Verbindlicher hingegen waren die Zusagen vieler Industrieländer bei der vergangenen COP26, in den kommenden Jahrzehnten klimaneutral zu werden. Der afrikanische Kontinent hingegen ist nur für vier Prozent der globalen Treibhausgasemissionen verantwortlich, daher wird die Pflicht zur Reduzierung von Treibhausgasen primär bei den Industrieländern gesehen. Mit zunehmendem Unverständnis reagieren manche afrikanische Staatschefs, wenn von ihnen immer ambitioniertere Klimaziele gefordert werden, während noch immer 600 Millionen Menschen, die Hälfte der Bevölkerung, keinen Zugang zu Strom hat.

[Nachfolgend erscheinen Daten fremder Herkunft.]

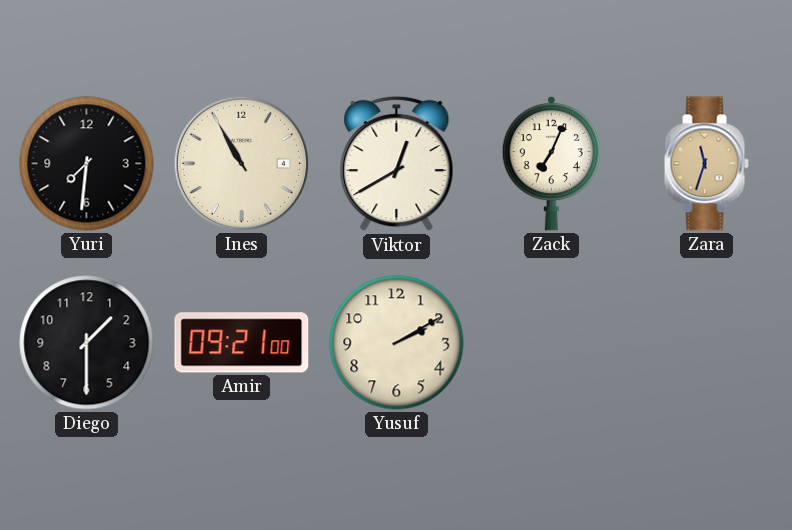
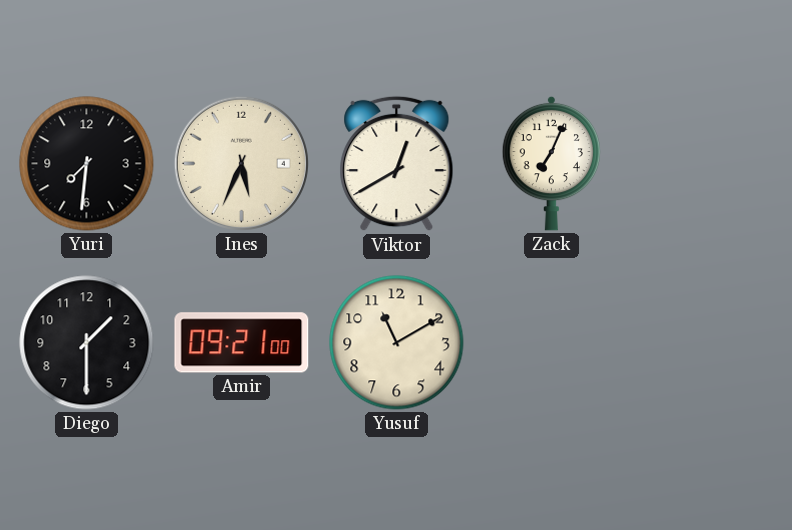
Ines: 10:55 -> 5:34
Zara: 11:33 -> none
Yusuf: 2:10 -> 11:10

Die Bedeutung von Erdgas für die Industrialisierung des Kontinents hat in der öffentlichen Debatte an Bedeutung gewonnen - Länder wie Senegal, Nigeria, Angola oder Mosambik verfügen über bisher ungenutzte Reserven - und im Juni dieses Jahres sprach sich die Afrikanische Union für die Nutzung von Gas als notwendige Brückentechnologie aus.
Diese Position ist in Afrika nicht unumstritten, allerdings hat die Glaubwürdigkeit der Energiewende, durch die aktuelle Energiekrise und die damit verbundene Rückkehr zu fossilen Brennstoffen in vielen Industrieländern, gelitten, was für die internationale Klimadiplomatie nicht gerade hilfreich sein dürfte. Zudem droht die Debatte um den Stellenwert von Erdgas im künftigen Energiemix, Afrikas Verhandlungen über effektivere Klimaschutzmaßnahmen zu überlagern.
Vor diesem Hintergrund scheint es wenig wahrscheinlich, dass die hohen Erwartungen der afrikanischen Länder erfüllt werden. Aufgrund der steigenden weltweiten Inflation und den damit verbundenen Preissteigerungen und hohen Kreditzinsen sind die Aussichten auf zusätzliche Klimafinanzierung begrenzt. Wenn es gelingt, die Debatte um die gemeinsame, aber differenzierte Verantwortung für die Eindämmung des Klimawandels pragmatisch zu führen, und die Industrieländer die Anstrengungen Afrikas, sich an den Klimawandel anzupassen, stärker als bisher honorieren würden, könnten jedoch punktuell Fortschritte erzielt werden.
Anja Berretta leitet für die Konrad-Adenauer-Stiftung (KAS) seit Januar 2019 das Regionalprogramm Energiesicherheit und Klimawandel Subsahara-Afrika in Kenia.